- **Page images and extracted text**:

━━━━━━

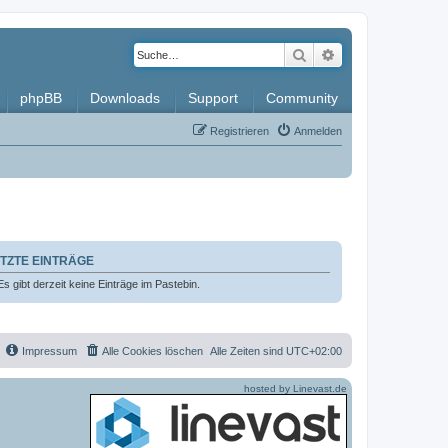
Suche
Erweiterte Such
phpBB
Downloads
Support
Community
Registrieren
Anmelden
TZTE EINTRÄGE
Es gibt derzeit keine Einträge im Pastebin.
Impressum
Alle Cookies löschen
Alle Zeiten sind
UTC+02:00
hosted by Linevast.de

━━━━━━

- **Problem requirements**: Wherever a line of the entries holds the string "Alle", copy that line.

- **Response area**:
Alle Cookies löschen
Alle Zeiten sind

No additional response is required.